We have quite a few 5' X 16' and maybe a only one or two that are something like 10' X 20' due to needing a walkway around them.
It's very second nature for us to prepare the site, form them up and tie the steel and pour concrete. 
It costs quite a bit to have electricians do the work but, we are more in control of the schedule if we can just handle it during the project.

One of the more out of scope but a nice CO was to bring in 10 -5 yard trucks of road rock to make a 40' haul road in a mud pit.


----------



## MTW (Aug 28, 2013)

Silly liberal, electricians don't do grunt work. :no:


----------



## Cow (Jan 16, 2008)

360max said:


> Your specialty is electric, not concrete, stay in your lane...JMO



Total union mentality.


That's too bad. There's a reason our work is 98% repeat customers. We don't fret over the little things, they just get done. No matter who does it.

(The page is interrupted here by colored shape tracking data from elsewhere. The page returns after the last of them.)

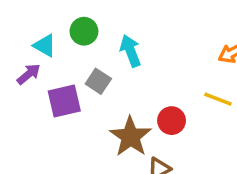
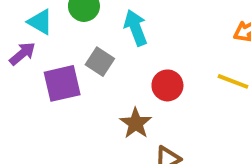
red circle: (172, 121) -> (167, 85), moved
brown star: (130, 137) -> (136, 123), size x0.7

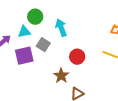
cyan triangle: (40, 22) -> (24, 32), moved, turned -40

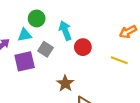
red circle: (77, 57) -> (83, 47), moved

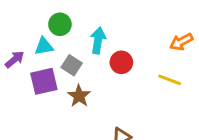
cyan arrow: (65, 31) -> (98, 40), turned 30
brown star: (65, 83) -> (79, 96), moved

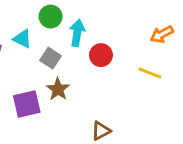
green circle: (60, 24) -> (51, 17), moved
cyan triangle: (44, 46) -> (22, 39), turned 36
purple square: (44, 81) -> (27, 104), moved

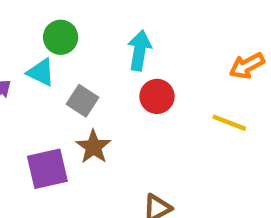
green circle: (51, 17) -> (61, 37), moved
cyan arrow: (77, 33) -> (139, 50), moved

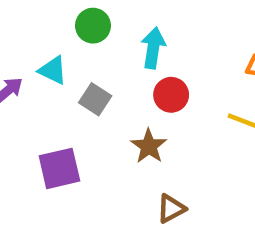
green circle: (61, 37) -> (93, 26), moved
brown star: (93, 147) -> (149, 146), moved

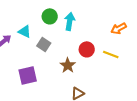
green circle: (93, 26) -> (50, 16), moved
red circle: (171, 95) -> (87, 49), moved

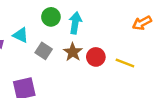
orange arrow: (119, 28) -> (142, 23), moved
brown star: (68, 65) -> (73, 52), moved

We fabricate, weld, set poles, dig ditches, pour concrete, it all pays the same to us. If the customer wants to pay electrician rates for all these other tasks and we have the time to do it, we do. At least I know it gets done, when it needs to get done. And correctly.



If concrete guys don't care for it, they should of chosen a trade that requires licensing, like electrical. 



Everyone makes their own life choices...


----------



## Galt (Sep 11, 2013)

Right on cow, I have also pulled at least a dozen calves from their mothers when no one else was around. All in a days work.


----------



## Cow (Jan 16, 2008)

Galt said:


> Right on cow, I have also pulled at least a dozen calves from their mothers when no one else was around. All in a days work.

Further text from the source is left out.